Lines in the records below that contain the word "BOXOV" must each be copied.

*** Opening of Material provided ***

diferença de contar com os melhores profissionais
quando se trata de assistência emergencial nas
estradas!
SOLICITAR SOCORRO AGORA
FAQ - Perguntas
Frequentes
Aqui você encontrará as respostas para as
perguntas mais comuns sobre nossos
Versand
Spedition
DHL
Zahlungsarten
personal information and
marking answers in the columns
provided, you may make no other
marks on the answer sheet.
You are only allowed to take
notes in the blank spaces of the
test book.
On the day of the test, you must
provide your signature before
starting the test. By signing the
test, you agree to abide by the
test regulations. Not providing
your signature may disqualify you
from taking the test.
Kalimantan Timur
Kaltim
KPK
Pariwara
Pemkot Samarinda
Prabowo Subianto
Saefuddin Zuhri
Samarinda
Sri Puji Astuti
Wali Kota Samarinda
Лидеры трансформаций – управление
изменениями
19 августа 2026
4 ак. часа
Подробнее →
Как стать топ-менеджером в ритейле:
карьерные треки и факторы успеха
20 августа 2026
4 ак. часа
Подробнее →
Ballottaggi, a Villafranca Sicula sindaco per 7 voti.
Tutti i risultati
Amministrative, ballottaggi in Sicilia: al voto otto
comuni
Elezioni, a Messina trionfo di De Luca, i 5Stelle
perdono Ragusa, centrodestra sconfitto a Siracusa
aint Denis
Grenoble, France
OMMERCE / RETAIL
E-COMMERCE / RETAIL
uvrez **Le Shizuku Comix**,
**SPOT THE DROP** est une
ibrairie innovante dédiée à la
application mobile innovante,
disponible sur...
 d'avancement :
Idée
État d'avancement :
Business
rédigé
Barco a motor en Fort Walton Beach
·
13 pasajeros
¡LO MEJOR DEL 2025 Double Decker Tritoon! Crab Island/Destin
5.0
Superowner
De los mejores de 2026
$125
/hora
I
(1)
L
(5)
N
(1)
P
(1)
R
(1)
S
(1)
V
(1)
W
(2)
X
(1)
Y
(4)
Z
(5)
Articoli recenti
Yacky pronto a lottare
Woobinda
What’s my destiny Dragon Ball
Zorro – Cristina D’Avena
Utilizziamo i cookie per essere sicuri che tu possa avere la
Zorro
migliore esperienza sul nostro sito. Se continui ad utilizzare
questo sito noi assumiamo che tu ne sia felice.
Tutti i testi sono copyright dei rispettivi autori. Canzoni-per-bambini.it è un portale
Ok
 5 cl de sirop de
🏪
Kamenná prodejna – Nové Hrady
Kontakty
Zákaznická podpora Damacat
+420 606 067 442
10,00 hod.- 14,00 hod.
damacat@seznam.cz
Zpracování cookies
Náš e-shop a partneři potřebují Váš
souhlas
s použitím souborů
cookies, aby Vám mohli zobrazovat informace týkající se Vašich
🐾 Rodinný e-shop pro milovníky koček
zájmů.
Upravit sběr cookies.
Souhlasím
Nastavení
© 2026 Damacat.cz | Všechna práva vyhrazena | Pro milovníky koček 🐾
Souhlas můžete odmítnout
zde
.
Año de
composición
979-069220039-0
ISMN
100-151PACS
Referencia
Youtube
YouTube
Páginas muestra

*** Close of Material provided ***
*** Opening of Material provided ***

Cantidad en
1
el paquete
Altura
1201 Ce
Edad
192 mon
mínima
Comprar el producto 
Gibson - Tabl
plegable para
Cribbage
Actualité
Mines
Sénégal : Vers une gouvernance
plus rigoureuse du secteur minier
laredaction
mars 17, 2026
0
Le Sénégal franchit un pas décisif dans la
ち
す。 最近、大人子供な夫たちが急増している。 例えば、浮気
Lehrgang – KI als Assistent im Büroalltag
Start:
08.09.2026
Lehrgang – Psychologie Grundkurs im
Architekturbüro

*** Close of Material provided ***
*** Opening of Material provided ***

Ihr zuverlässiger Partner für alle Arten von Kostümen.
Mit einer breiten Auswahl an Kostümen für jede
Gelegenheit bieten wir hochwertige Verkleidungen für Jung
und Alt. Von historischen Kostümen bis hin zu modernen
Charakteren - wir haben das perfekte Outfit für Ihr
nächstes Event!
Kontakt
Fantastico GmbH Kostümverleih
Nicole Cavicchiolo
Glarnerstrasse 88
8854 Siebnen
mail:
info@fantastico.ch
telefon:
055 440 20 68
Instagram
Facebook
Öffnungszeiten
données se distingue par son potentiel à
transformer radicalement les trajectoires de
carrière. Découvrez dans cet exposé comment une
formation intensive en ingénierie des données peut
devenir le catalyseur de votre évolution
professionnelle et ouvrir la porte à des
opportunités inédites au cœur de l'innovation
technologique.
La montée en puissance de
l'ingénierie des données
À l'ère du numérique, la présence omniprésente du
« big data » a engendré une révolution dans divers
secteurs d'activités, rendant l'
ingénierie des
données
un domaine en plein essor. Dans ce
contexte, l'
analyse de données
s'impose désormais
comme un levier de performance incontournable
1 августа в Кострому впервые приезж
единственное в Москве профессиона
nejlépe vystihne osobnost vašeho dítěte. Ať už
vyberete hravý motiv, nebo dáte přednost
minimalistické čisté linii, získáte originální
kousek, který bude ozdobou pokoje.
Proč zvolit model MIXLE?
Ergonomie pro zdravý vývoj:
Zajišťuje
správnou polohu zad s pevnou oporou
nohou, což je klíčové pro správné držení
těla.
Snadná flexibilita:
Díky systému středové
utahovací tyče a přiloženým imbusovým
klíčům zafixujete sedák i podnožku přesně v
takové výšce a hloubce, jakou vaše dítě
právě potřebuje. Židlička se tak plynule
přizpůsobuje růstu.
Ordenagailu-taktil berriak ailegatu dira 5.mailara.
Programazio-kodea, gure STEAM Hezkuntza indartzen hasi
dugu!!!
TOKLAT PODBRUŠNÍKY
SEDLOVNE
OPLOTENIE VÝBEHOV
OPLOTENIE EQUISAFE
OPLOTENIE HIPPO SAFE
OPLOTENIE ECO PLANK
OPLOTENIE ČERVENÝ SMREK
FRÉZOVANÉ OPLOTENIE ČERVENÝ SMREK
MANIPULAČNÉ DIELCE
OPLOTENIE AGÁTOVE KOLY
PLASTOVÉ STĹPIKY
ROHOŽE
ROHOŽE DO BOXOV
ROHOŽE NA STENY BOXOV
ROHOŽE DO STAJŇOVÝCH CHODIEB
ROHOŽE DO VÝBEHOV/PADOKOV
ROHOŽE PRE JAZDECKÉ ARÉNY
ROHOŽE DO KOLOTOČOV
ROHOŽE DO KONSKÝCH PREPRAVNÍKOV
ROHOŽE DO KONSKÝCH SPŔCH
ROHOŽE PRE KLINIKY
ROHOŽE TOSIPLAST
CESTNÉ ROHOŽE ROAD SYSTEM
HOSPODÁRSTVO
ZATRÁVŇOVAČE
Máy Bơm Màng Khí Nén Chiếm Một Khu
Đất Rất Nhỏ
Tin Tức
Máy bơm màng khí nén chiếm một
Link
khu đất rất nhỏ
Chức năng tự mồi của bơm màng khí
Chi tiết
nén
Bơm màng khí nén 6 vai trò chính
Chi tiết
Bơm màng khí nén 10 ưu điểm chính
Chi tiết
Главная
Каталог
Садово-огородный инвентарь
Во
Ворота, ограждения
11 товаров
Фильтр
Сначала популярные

*** Close of Material provided ***

◆ Solution to this problem ◆
ROHOŽE DO BOXOV
ROHOŽE NA STENY BOXOV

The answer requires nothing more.